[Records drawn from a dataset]
=== Begin Enclosure ===

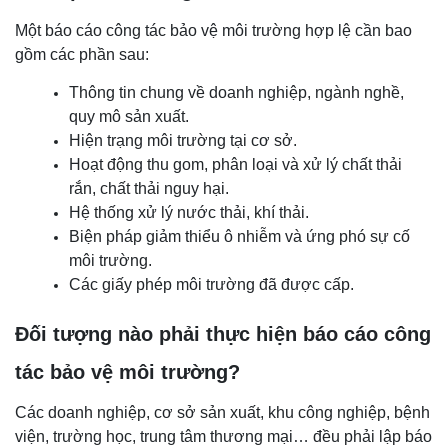
Một báo cáo công tác bảo vệ môi trường hợp lệ cần bao
gồm các phần sau:
Thông tin chung về doanh nghiệp, ngành nghề,
quy mô sản xuất.
Hiện trạng môi trường tại cơ sở.
Hoạt động thu gom, phân loại và xử lý chất thải
rắn, chất thải nguy hại.
Hệ thống xử lý nước thải, khí thải.
Biện pháp giảm thiểu ô nhiễm và ứng phó sự cố
môi trường.
Các giấy phép môi trường đã được cấp.
Đối tượng nào phải thực hiện báo cáo công
tác bảo vệ môi trường?
Các doanh nghiệp, cơ sở sản xuất, khu công nghiệp, bệnh
viện, trường học, trung tâm thương mại… đều phải lập báo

=== End Enclosure ===

What needs to be done — Nothing but the lines from the one with "tác bảo vệ môi trường?" through the last line of the entries should be repeated, and those exactly.

Result of this exercise —
tác bảo vệ môi trường?
Các doanh nghiệp, cơ sở sản xuất, khu công nghiệp, bệnh
viện, trường học, trung tâm thương mại… đều phải lập báo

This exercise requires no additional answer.